> Problem to solve
Reproduce the records below in full and exactly, without their images.

Extracted page text data:
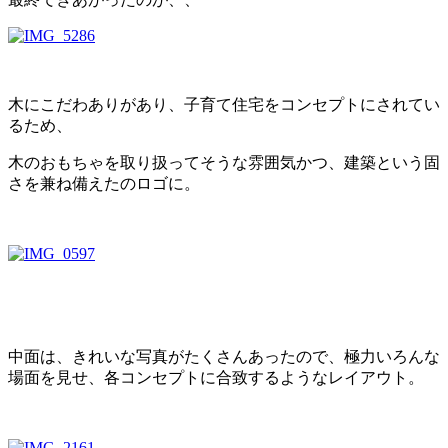
木にこだわありがあり、子育て住宅をコンセプトにされてい
るため、
木のおもちゃを取り扱ってそうな雰囲気かつ、建築という固
さを兼ね備えたのロゴに。
中面は、きれいな写真がたくさんあったので、極力いろんな
場面を見せ、各コンセプトに合致するようなレイアウト。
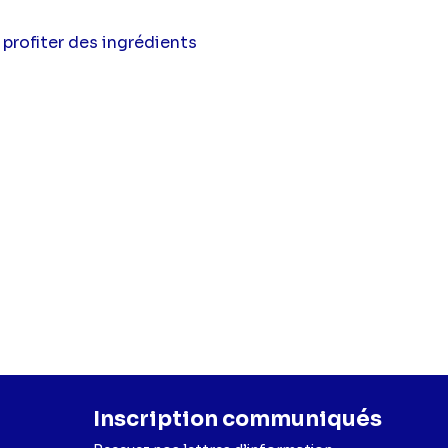
profiter des ingrédients
Inscription communiqués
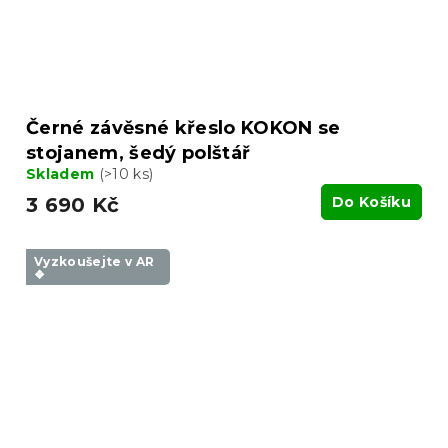
Černé závěsné křeslo KOKON se
stojanem, šedý polštář
Skladem
(>10 ks)
3 690 Kč
Do Košíku
Vyzkoušejte v AR
❖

> Answer box
木にこだわありがあり、子育て住宅をコンセプトにされてい
るため、
木のおもちゃを取り扱ってそうな雰囲気かつ、建築という固
さを兼ね備えたのロゴに。
中面は、きれいな写真がたくさんあったので、極力いろんな
場面を見せ、各コンセプトに合致するようなレイアウト。
profiter des ingrédients
Inscription communiqués
Černé závěsné křeslo KOKON se
stojanem, šedý polštář
Skladem
(>10 ks)
3 690 Kč
Do Košíku
Vyzkoušejte v AR
❖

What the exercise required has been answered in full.